■ Exercise
Below are some records; output exactly the lines from the line with "Misión imposible: Sentencia mortal – Parte 1" to the line with "Si ces projets", both ends kept, and nothing more.

######

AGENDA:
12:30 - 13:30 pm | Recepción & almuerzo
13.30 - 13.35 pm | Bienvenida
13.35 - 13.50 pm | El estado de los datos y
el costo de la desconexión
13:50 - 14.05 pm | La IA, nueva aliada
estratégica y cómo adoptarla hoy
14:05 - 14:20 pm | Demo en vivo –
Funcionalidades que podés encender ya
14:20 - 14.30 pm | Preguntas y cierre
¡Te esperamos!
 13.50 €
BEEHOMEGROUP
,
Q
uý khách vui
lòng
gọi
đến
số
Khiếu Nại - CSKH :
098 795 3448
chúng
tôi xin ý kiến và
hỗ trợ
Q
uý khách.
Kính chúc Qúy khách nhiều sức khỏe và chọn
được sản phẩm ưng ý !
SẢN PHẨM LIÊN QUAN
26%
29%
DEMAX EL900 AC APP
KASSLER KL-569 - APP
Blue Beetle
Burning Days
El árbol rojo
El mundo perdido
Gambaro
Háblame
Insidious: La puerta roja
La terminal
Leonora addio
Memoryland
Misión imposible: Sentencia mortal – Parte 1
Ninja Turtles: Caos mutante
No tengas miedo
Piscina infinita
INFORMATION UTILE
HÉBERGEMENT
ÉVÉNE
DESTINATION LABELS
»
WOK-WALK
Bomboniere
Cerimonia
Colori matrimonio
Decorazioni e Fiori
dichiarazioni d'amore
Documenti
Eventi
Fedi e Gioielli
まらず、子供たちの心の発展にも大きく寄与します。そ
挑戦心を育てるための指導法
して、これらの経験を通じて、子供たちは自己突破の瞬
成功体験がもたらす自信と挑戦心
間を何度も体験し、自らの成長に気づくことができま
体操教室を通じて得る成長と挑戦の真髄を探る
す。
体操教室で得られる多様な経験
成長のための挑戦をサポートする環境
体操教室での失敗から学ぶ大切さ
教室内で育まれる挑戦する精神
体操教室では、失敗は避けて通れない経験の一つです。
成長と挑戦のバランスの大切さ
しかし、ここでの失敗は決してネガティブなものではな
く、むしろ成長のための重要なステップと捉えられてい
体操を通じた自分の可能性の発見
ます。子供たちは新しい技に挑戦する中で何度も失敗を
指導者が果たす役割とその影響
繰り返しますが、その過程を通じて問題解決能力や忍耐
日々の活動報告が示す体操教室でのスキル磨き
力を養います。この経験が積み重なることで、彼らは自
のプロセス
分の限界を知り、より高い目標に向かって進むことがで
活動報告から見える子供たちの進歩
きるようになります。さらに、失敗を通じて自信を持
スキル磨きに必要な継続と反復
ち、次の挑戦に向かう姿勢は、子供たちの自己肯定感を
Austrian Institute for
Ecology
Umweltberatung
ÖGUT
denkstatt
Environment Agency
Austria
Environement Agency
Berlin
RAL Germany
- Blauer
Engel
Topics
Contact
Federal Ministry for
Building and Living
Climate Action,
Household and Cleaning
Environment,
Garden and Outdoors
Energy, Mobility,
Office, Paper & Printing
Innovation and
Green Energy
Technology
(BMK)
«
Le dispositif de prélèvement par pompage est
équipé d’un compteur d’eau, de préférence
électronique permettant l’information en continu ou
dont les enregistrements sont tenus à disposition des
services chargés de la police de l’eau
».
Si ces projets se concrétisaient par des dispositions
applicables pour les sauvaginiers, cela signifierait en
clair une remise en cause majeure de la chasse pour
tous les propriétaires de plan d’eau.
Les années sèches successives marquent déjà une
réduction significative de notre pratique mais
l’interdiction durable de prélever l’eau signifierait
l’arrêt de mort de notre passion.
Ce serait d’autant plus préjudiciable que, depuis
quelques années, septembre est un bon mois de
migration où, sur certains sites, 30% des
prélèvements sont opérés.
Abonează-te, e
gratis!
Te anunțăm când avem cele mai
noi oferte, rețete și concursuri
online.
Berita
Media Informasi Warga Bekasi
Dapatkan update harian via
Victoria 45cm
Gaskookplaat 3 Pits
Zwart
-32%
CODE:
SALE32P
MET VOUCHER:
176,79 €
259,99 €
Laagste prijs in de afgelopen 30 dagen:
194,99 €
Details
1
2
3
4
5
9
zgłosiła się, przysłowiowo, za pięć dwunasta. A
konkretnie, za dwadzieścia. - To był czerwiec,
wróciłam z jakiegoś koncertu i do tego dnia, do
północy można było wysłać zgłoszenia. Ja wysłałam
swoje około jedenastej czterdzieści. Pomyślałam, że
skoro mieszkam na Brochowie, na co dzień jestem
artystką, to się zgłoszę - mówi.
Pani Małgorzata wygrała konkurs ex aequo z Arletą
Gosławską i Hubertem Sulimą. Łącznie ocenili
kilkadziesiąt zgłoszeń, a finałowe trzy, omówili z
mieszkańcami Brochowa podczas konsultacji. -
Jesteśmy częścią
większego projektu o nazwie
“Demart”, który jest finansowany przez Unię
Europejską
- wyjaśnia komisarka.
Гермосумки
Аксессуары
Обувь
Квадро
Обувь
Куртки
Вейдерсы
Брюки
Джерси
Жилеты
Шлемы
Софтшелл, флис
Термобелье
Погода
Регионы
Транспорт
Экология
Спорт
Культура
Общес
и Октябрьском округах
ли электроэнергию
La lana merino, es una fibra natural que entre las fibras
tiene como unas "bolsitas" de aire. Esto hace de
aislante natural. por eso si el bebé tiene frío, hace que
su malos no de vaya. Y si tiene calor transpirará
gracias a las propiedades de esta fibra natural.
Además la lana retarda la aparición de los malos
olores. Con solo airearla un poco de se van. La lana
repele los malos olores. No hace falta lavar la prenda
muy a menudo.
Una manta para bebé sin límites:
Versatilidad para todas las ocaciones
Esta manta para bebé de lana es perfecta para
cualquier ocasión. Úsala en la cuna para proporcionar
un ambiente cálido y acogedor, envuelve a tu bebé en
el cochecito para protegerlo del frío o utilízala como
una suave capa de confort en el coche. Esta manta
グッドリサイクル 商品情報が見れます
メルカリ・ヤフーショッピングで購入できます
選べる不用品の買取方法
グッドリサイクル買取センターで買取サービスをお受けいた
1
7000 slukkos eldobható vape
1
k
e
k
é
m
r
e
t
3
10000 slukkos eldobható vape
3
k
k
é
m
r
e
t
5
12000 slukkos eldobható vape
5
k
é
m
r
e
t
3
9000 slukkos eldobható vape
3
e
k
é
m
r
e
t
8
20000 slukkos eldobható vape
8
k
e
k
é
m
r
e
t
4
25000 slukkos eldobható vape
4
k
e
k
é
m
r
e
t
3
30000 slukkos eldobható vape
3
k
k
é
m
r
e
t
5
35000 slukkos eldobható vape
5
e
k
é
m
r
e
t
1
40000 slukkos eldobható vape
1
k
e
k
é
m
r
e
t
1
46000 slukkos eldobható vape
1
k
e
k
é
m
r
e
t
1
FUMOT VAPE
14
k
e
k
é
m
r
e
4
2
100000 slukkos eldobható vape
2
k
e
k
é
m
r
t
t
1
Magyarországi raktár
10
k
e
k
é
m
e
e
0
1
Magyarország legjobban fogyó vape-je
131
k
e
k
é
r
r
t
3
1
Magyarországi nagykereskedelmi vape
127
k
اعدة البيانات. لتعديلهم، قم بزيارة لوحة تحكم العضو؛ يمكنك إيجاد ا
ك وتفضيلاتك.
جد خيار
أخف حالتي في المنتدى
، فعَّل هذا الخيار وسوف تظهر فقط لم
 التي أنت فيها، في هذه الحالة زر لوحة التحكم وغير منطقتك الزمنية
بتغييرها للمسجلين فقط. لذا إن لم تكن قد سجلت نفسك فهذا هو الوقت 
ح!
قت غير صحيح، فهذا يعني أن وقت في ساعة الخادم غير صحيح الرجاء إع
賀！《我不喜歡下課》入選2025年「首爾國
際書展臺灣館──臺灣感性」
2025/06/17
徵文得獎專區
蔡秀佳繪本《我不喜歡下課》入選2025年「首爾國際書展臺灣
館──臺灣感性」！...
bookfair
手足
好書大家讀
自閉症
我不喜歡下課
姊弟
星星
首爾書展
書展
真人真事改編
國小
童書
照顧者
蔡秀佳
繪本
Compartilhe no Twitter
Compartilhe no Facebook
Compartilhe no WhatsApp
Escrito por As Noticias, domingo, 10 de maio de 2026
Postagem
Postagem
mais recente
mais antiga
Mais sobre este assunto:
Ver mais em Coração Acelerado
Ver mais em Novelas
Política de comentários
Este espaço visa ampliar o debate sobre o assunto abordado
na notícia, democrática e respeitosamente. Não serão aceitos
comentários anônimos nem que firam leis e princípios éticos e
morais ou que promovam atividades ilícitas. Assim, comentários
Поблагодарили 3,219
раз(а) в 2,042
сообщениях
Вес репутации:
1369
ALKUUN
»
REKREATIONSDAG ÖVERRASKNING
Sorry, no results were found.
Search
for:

######

■ Output for this task
Misión imposible: Sentencia mortal – Parte 1
Ninja Turtles: Caos mutante
No tengas miedo
Piscina infinita
INFORMATION UTILE
HÉBERGEMENT
ÉVÉNE
DESTINATION LABELS
»
WOK-WALK
Bomboniere
Cerimonia
Colori matrimonio
Decorazioni e Fiori
dichiarazioni d'amore
Documenti
Eventi
Fedi e Gioielli
まらず、子供たちの心の発展にも大きく寄与します。そ
挑戦心を育てるための指導法
して、これらの経験を通じて、子供たちは自己突破の瞬
成功体験がもたらす自信と挑戦心
間を何度も体験し、自らの成長に気づくことができま
体操教室を通じて得る成長と挑戦の真髄を探る
す。
体操教室で得られる多様な経験
成長のための挑戦をサポートする環境
体操教室での失敗から学ぶ大切さ
教室内で育まれる挑戦する精神
体操教室では、失敗は避けて通れない経験の一つです。
成長と挑戦のバランスの大切さ
しかし、ここでの失敗は決してネガティブなものではな
く、むしろ成長のための重要なステップと捉えられてい
体操を通じた自分の可能性の発見
ます。子供たちは新しい技に挑戦する中で何度も失敗を
指導者が果たす役割とその影響
繰り返しますが、その過程を通じて問題解決能力や忍耐
日々の活動報告が示す体操教室でのスキル磨き
力を養います。この経験が積み重なることで、彼らは自
のプロセス
分の限界を知り、より高い目標に向かって進むことがで
活動報告から見える子供たちの進歩
きるようになります。さらに、失敗を通じて自信を持
スキル磨きに必要な継続と反復
ち、次の挑戦に向かう姿勢は、子供たちの自己肯定感を
Austrian Institute for
Ecology
Umweltberatung
ÖGUT
denkstatt
Environment Agency
Austria
Environement Agency
Berlin
RAL Germany
- Blauer
Engel
Topics
Contact
Federal Ministry for
Building and Living
Climate Action,
Household and Cleaning
Environment,
Garden and Outdoors
Energy, Mobility,
Office, Paper & Printing
Innovation and
Green Energy
Technology
(BMK)
«
Le dispositif de prélèvement par pompage est
équipé d’un compteur d’eau, de préférence
électronique permettant l’information en continu ou
dont les enregistrements sont tenus à disposition des
services chargés de la police de l’eau
».
Si ces projets se concrétisaient par des dispositions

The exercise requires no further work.